= Chiba (instrument) =

Chinese woodwind instrument

Chiba (尺八 (chǐbā); Yale romanization: chř-bā) is a Chinese vertical end-blown flute and one type of xiao. It is one of the oldest Chinese woodwind instruments. Unlike the northern xiao, it bears resemblance to most of the southern xiao, in that it is shorter, wider, has an open mouthpiece, slightly conical, and generally has a root end. The name chiba refers to its length (1.8 feet), where chǐ is a Chinese foot unit and bā means eight.
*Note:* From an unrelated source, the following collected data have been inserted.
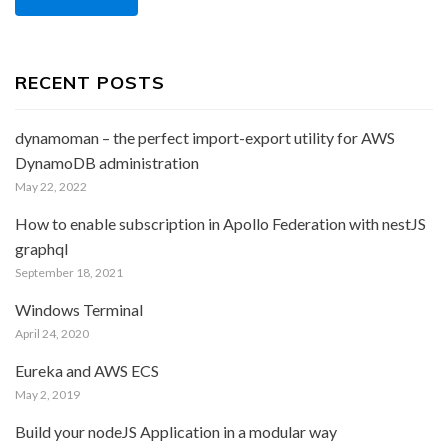
RECENT POSTS
dynamoman – the perfect import-export utility for AWS
DynamoDB administration
May 22, 2022
How to enable subscription in Apollo Federation with nestJS
graphql
September 18, 2021
Windows Terminal
April 24, 2020
Eureka and AWS ECS
May 2, 2019
Build your nodeJS Application in a modular way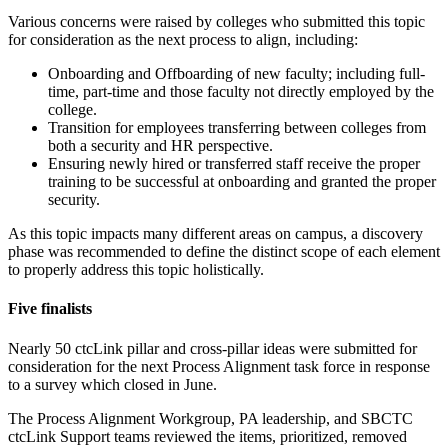
Various concerns were raised by colleges who submitted this topic
for consideration as the next process to align, including:
Onboarding and Offboarding of new faculty; including full-
time, part-time and those faculty not directly employed by the
college.
Transition for employees transferring between colleges from
both a security and HR perspective.
Ensuring newly hired or transferred staff receive the proper
training to be successful at onboarding and granted the proper
security.
As this topic impacts many different areas on campus, a discovery
phase was recommended to define the distinct scope of each element
to properly address this topic holistically.
Five finalists
Nearly 50 ctcLink pillar and cross-pillar ideas were submitted for
consideration for the next Process Alignment task force in response
to a survey which closed in June.
The Process Alignment Workgroup, PA leadership, and SBCTC
ctcLink Support teams reviewed the items, prioritized, removed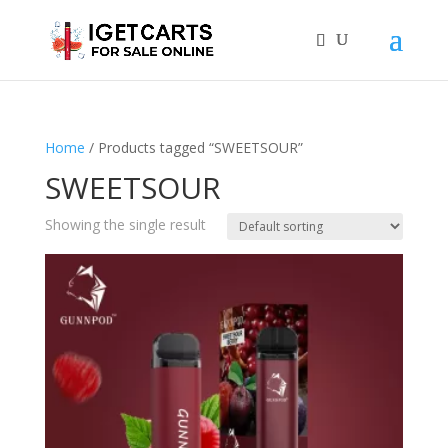
Home
/ Products tagged “SWEETSOUR”
SWEETSOUR
Showing the single result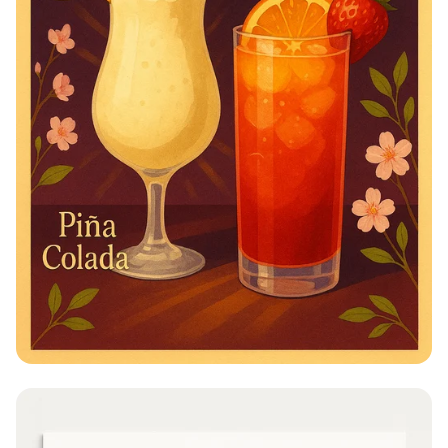
Cocktail Color Splash: March Mixology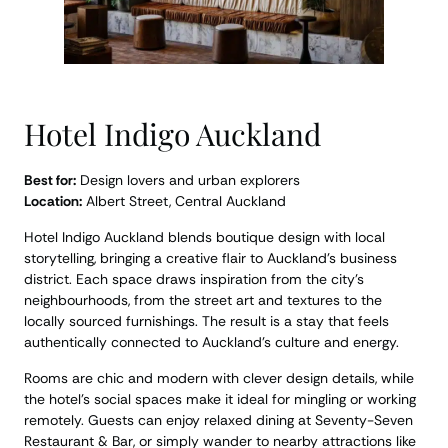
Hotel Indigo Auckland
Best for:
Design lovers and urban explorers
Location:
Albert Street, Central Auckland
Hotel Indigo Auckland blends boutique design with local
storytelling, bringing a creative flair to Auckland’s business
district. Each space draws inspiration from the city’s
neighbourhoods, from the street art and textures to the
locally sourced furnishings. The result is a stay that feels
authentically connected to Auckland’s culture and energy.
Rooms are chic and modern with clever design details, while
the hotel’s social spaces make it ideal for mingling or working
remotely. Guests can enjoy relaxed dining at Seventy-Seven
Restaurant & Bar, or simply wander to nearby attractions like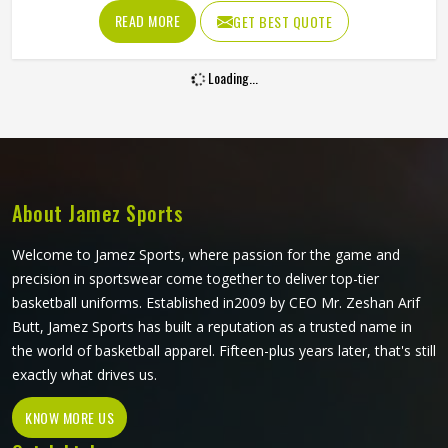
sweating and sun exposure without cracking, peeling or
READ MORE
GET BEST QUOTE
fading into something unrecognizable. Players and clubs
sourcing kit in Oklahoma who have seen screen-printed or
Loading...
heat-transferred jerseys deteriorate within a few months
understand exactly why this printing method is worth
considering. If you are looking for Sublimation Tennis
Jersey Manufacturers in Oklahoma, although Jamez Sports
operates from Sialkot, every jersey is produced with color
accuracy and fabric performance held to the same
About Jamez Sports
standard from the first piece to the last.
Welcome to Jamez Sports, where passion for the game and
precision in sportswear come together to deliver top-tier
basketball uniforms. Established in2009 by CEO Mr. Zeshan Arif
Butt, Jamez Sports has built a reputation as a trusted name in
the world of basketball apparel. Fifteen-plus years later, that's still
exactly what drives us.
KNOW MORE US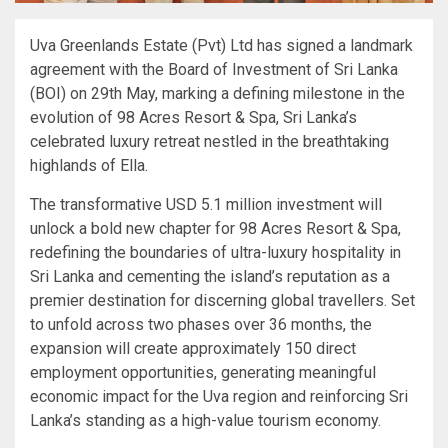
Uva Greenlands Estate (Pvt) Ltd has signed a landmark
agreement with the Board of Investment of Sri Lanka
(BOI) on 29th May, marking a defining milestone in the
evolution of 98 Acres Resort & Spa, Sri Lanka’s
celebrated luxury retreat nestled in the breathtaking
highlands of Ella.
The transformative USD 5.1 million investment will
unlock a bold new chapter for 98 Acres Resort & Spa,
redefining the boundaries of ultra-luxury hospitality in
Sri Lanka and cementing the island’s reputation as a
premier destination for discerning global travellers. Set
to unfold across two phases over 36 months, the
expansion will create approximately 150 direct
employment opportunities, generating meaningful
economic impact for the Uva region and reinforcing Sri
Lanka’s standing as a high-value tourism economy.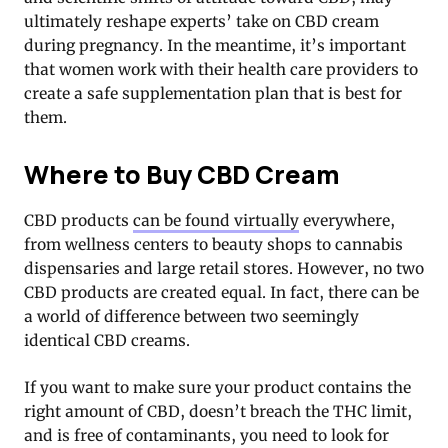
ultimately reshape experts’ take on CBD cream
during pregnancy. In the meantime, it’s important
that women work with their health care providers to
create a safe supplementation plan that is best for
them.
Where to Buy CBD Cream
CBD products
can be found virtually
everywhere,
from wellness centers to beauty shops to cannabis
dispensaries and large retail stores. However, no two
CBD products are created equal. In fact, there can be
a world of difference between two seemingly
identical CBD creams.
If you want to make sure your product contains the
right amount of CBD, doesn’t breach the THC limit,
and is free of contaminants, you need to look for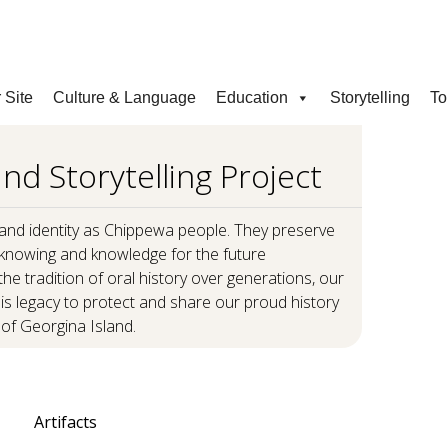
COVID INFORMATION & SUPPORT
 Site
Culture & Language
Education
Storytelling
To
nd Storytelling Project
S
 and identity as Chippewa people. They preserve
knowing and knowledge for the future
he tradition of oral history over generations, our
 this legacy to protect and share our proud history
of Georgina Island.
Artifacts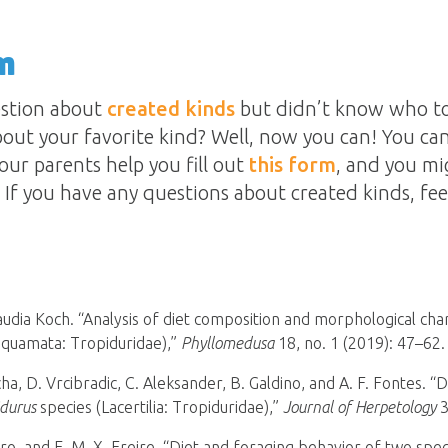
n
estion about
created kinds
but didn’t know who to
out your favorite kind? Well, now you can! You can
our parents help you fill out
this form
, and you mi
If you have any questions about created kinds, fee
udia Koch. “Analysis of diet composition and morphological char
Squamata: Tropiduridae),”
Phyllomedusa
18, no. 1 (2019): 47–62.
ha, D. Vrcibradic, C. Aleksander, B. Galdino, and A. F. Fontes. “D
idurus
species (Lacertilia: Tropiduridae),”
Journal of Herpetology
3
eiro, and E. M. X. Freire. “Diet and foraging behavior of two spe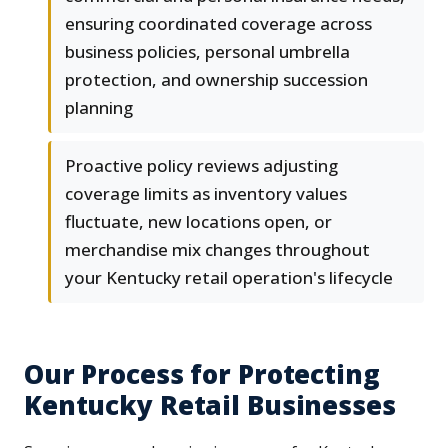
ensuring coordinated coverage across
business policies, personal umbrella
protection, and ownership succession
planning
Proactive policy reviews adjusting
coverage limits as inventory values
fluctuate, new locations open, or
merchandise mix changes throughout
your Kentucky retail operation's lifecycle
Our Process for Protecting
Kentucky Retail Businesses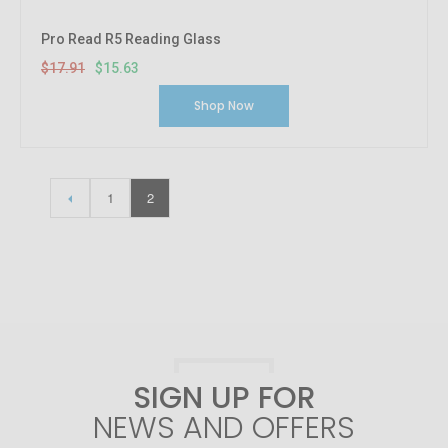
Pro Read R5 Reading Glass
$17.91
$15.63
Shop Now
1
2
SIGN UP FOR
NEWS AND OFFERS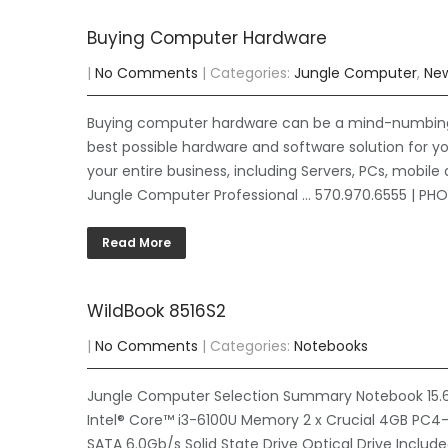
Buying Computer Hardware
|
No Comments
| Categories:
Jungle Computer
,
Ne
Buying computer hardware can be a mind-numbing a
best possible hardware and software solution for you
your entire business, including Servers, PCs, mobile 
Jungle Computer Professional … 570.970.6555 | P
Read More
WildBook 8516S2
|
No Comments
| Categories:
Notebooks
Jungle Computer Selection Summary Notebook 15.6″ 
Intel® Core™ i3-6100U Memory 2 x Crucial 4GB PC4
SATA 6.0Gb/s Solid State Drive Optical Drive Includ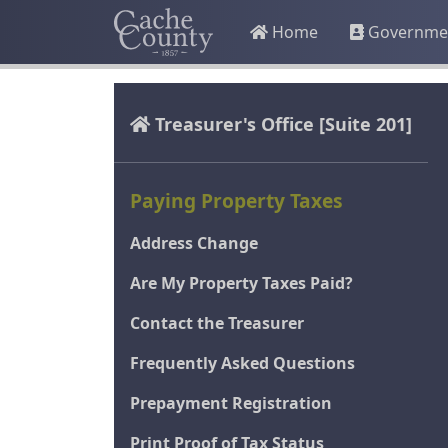
Home
Governme
Treasurer's Office
[Suite 201]
Paying Property Taxes
Address Change
Are My Property Taxes Paid?
Contact the Treasurer
Frequently Asked Questions
Prepayment Registration
Print Proof of Tax Status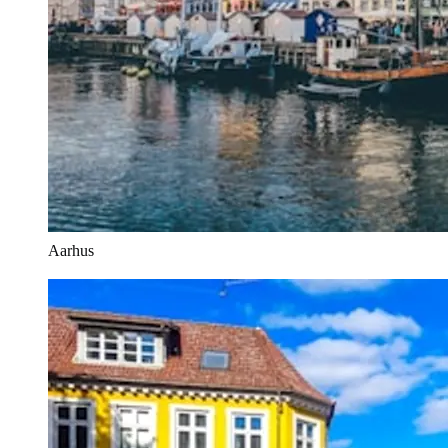
Aarhus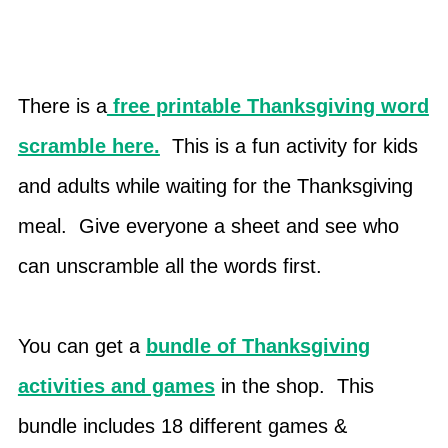
There is a
free printable Thanksgiving word
scramble here.
This is a fun activity for kids
and adults while waiting for the Thanksgiving
meal. Give everyone a sheet and see who
can unscramble all the words first.
You can get a
bundle of Thanksgiving
activities and games
in the shop. This
bundle includes 18 different games &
Of the three main types of southern xiao (known as nanxiao) it is the one that most closely resembles the Japanese shakuhachi; the chiba was introduced to Japan in the early 8th century. Most nanxiao (and northern beixiao) have a "notched" mouthpiece that is either U-shaped (Cantonese style) or V-shaped (Fujianese style), whereas the chiba has an angled edge instead, giving it a far breathier sound, like that of the shakuhachi. A possible distinction between shakuhachi and chiba is that most modern shakuhachi have an ivory inlay in the mouthpiece, whereas the chiba does not. Shakuhachi also typically only have five large finger holes (four in front and thumb), whereas chiba may have from five to eight finger holes, emulating the design of other Chinese xiao.